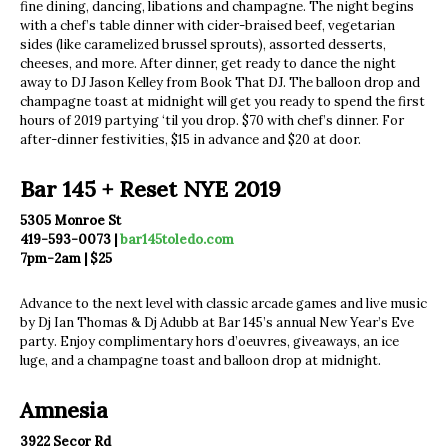
fine dining, dancing, libations and champagne. The night begins
with a chef’s table dinner with cider-braised beef, vegetarian
sides (like caramelized brussel sprouts), assorted desserts,
cheeses, and more. After dinner, get ready to dance the night
away to DJ Jason Kelley from Book That DJ. The balloon drop and
champagne toast at midnight will get you ready to spend the first
hours of 2019 partying ‘til you drop. $70 with chef’s dinner. For
after-dinner festivities, $15 in advance and $20 at door.
Bar 145 + Reset NYE 2019
5305 Monroe St
419-593-0073 |
bar145toledo.com
7pm-2am | $25
Advance to the next level with classic arcade games and live music
by Dj Ian Thomas & Dj Adubb at Bar 145’s annual New Year’s Eve
party. Enjoy complimentary hors d’oeuvres, giveaways, an ice
luge, and a champagne toast and balloon drop at midnight.
Amnesia
3922 Secor Rd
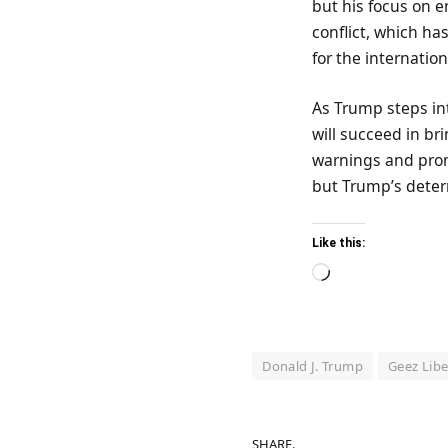
but his focus on e
conflict, which ha
for the internatio
As Trump steps int
will succeed in bri
warnings and promi
but Trump’s determi
Like this:
Loading…
Donald J. Trump
Geez Libe
SHARE.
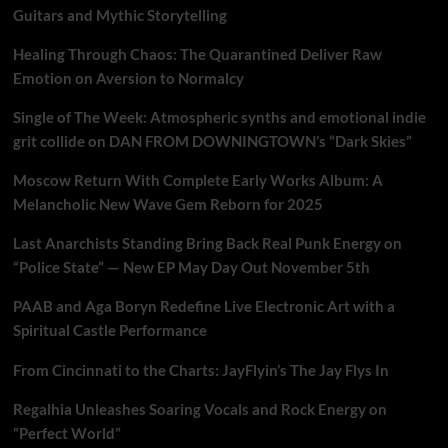
Guitars and Mythic Storytelling
Healing Through Chaos: The Quarantined Deliver Raw
Emotion on Aversion to Normalcy
Single of The Week: Atmospheric synths and emotional indie
grit collide on DAN FROM DOWNINGTOWN’s “Dark Skies”
Moscow Return With Complete Early Works Album: A
Melancholic New Wave Gem Reborn for 2025
Last Anarchists Standing Bring Back Real Punk Energy on
“Police State” — New EP May Day Out November 5th
PAAB and Aga Boryn Redefine Live Electronic Art with a
Spiritual Castle Performance
From Cincinnati to the Charts: JayFlyin’s The Jay Flys In
Regalhia Unleashes Soaring Vocals and Rock Energy on
“Perfect World”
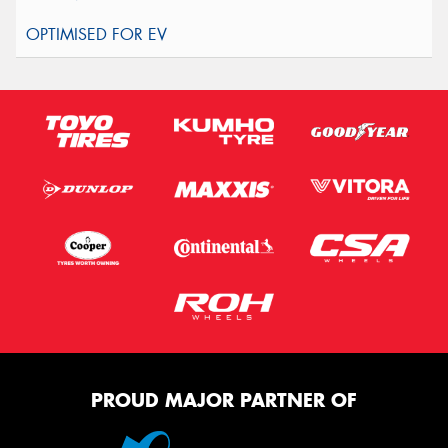
PROUD MAJOR PARTNER OF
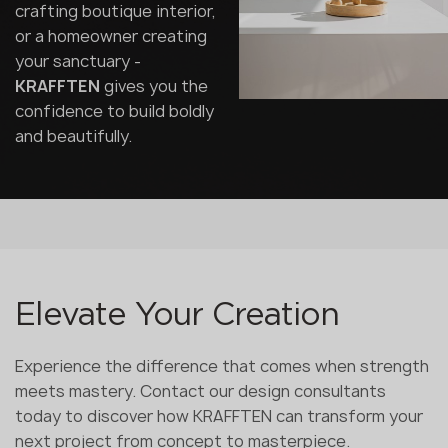
crafting boutique interior,
or a homeowner creating
your sanctuary -
KRAFFTEN
gives you the
confidence to build boldly
and beautifully.
Elevate Your Creation
Experience the difference that comes when strength
meets mastery. Contact our design consultants
today to discover how KRAFFTEN can transform your
next project from concept to masterpiece.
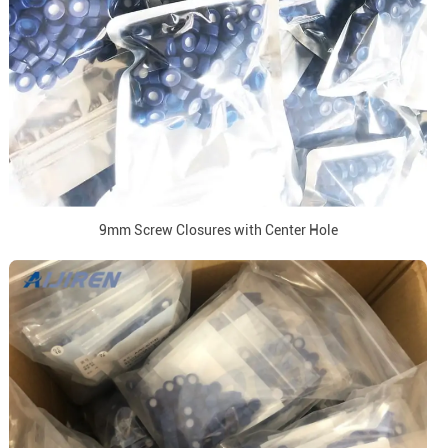
9mm Screw Closures with Center Hole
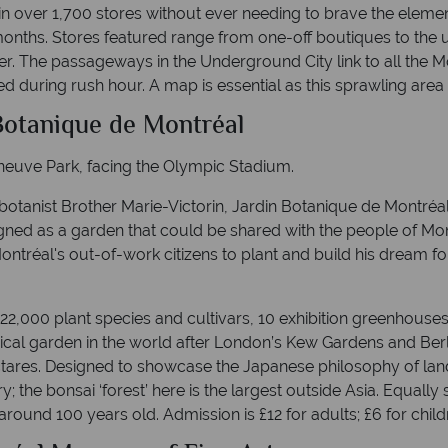
 over 1,700 stores without ever needing to brave the elements
onths. Stores featured range from one-off boutiques to the u
ler. The passageways in the Underground City link to all the 
during rush hour. A map is essential as this sprawling area is
 Botanique de Montréal
neuve Park, facing the Olympic Stadium.
otanist Brother Marie-Victorin, Jardin Botanique de Montréal
igned as a garden that could be shared with the people of Mon
ntréal's out-of-work citizens to plant and build his dream for
 22,000 plant species and cultivars, 10 exhibition greenhouse
anical garden in the world after London’s Kew Gardens and Berl
ares. Designed to showcase the Japanese philosophy of landsc
y; the bonsai ‘forest’ here is the largest outside Asia. Equall
ound 100 years old. Admission is £12 for adults; £6 for child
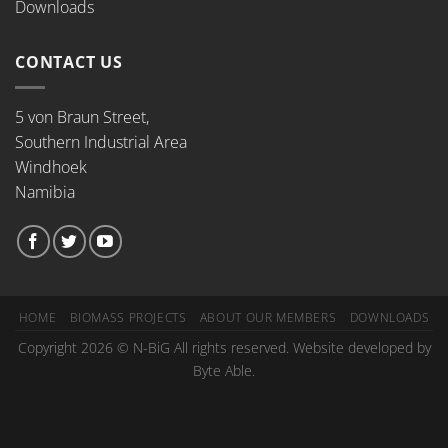
Downloads
CONTACT US
5 von Braun Street,
Southern Industrial Area
Windhoek
Namibia
HOME
BIOMASS PROJECTS
ABOUT OUR MEMBERS
DOWNLOADS
Copyright 2026 © N-BiG All rights reserved. Website developed by
Byte Able.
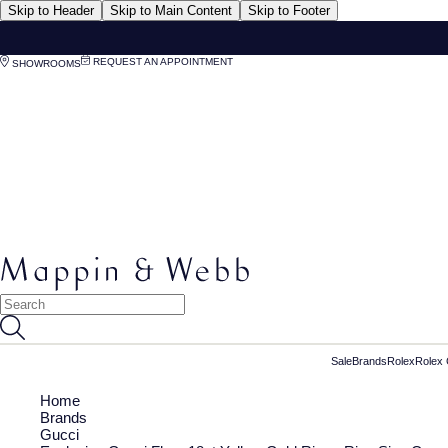
Skip to Header
Skip to Main Content
Skip to Footer
REQUEST AN APPOINTMENT
SHOWROOMS
Sale
Brands
Rolex
Rolex 
Home
Brands
Gucci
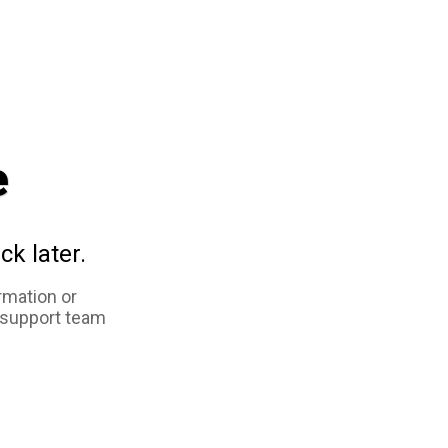
e
ck later.
rmation or
 support team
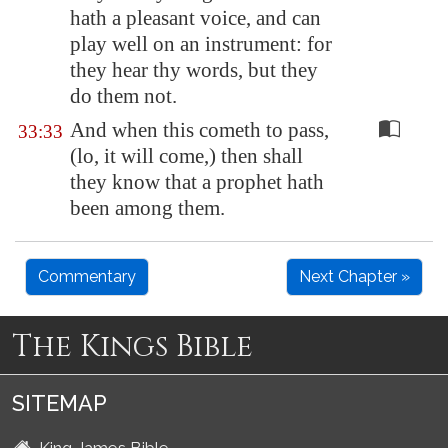
hath a pleasant voice, and can
play well on an instrument: for
they hear thy words, but they
do them not.
And when this cometh to pass,
33:33
(lo, it will come,) then shall
they know that a prophet hath
been among them.
Commentary
Next Chapter »
The Kings Bible
SITEMAP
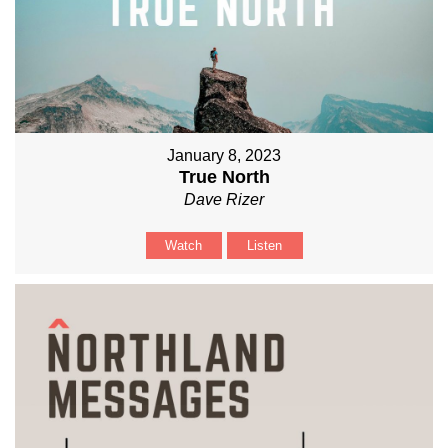
January 8, 2023
True North
Dave Rizer
Watch
Listen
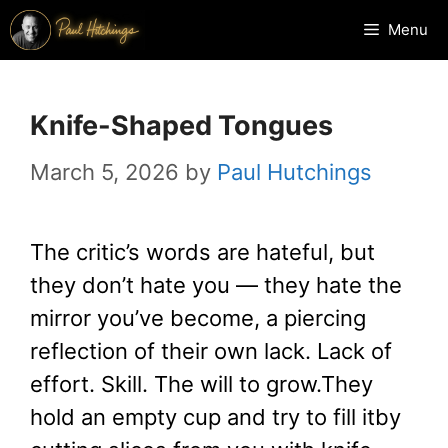
Skip
Menu
to
content
Knife-Shaped Tongues
March 5, 2026
by
Paul Hutchings
The critic’s words are hateful, but
they don’t hate you — they hate the
mirror you’ve become, a piercing
reflection of their own lack. Lack of
effort. Skill. The will to grow.They
hold an empty cup and try to fill itby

▶ PROBLEM DESCRIPTION
Your answer should be the lines above, word for word, from the line with "7pm-2am | $25" through the line with "over 1,700 stores", minus the pictures.

▶ THE ANSWER
7pm-2am | $25
Advance to the next level with classic arcade games and live music
by Dj Ian Thomas & Dj Adubb at Bar 145’s annual New Year’s Eve
party. Enjoy complimentary hors d’oeuvres, giveaways, an ice
luge, and a champagne toast and balloon drop at midnight.
Amnesia
3922 Secor Rd
but his focus on e
conflict, which ha
for the internatio
As Trump steps int
will succeed in bri
warnings and promi
but Trump’s determi
Like this:
Loading…
Donald J. Trump
Geez Libe
SHARE.
Guitars and Mythic Storytelling
Healing Through Chaos: The Quarantined Deliver Raw
Emotion on Aversion to Normalcy
Single of The Week: Atmospheric synths and emotional indie
grit collide on DAN FROM DOWNINGTOWN’s “Dark Skies”
Moscow Return With Complete Early Works Album: A
Melancholic New Wave Gem Reborn for 2025
Last Anarchists Standing Bring Back Real Punk Energy on
“Police State” — New EP May Day Out November 5th
PAAB and Aga Boryn Redefine Live Electronic Art with a
Spiritual Castle Performance
From Cincinnati to the Charts: JayFlyin’s The Jay Flys In
Regalhia Unleashes Soaring Vocals and Rock Energy on
“Perfect World”
PROUD MAJOR PARTNER OF
crafting boutique interior,
or a homeowner creating
your sanctuary -
KRAFFTEN
gives you the
confidence to build boldly
and beautifully.
Elevate Your Creation
Experience the difference that comes when strength
meets mastery. Contact our design consultants
today to discover how KRAFFTEN can transform your
next project from concept to masterpiece.
9mm Screw Closures with Center Hole
 over 1,700 stores without ever needing to brave the elements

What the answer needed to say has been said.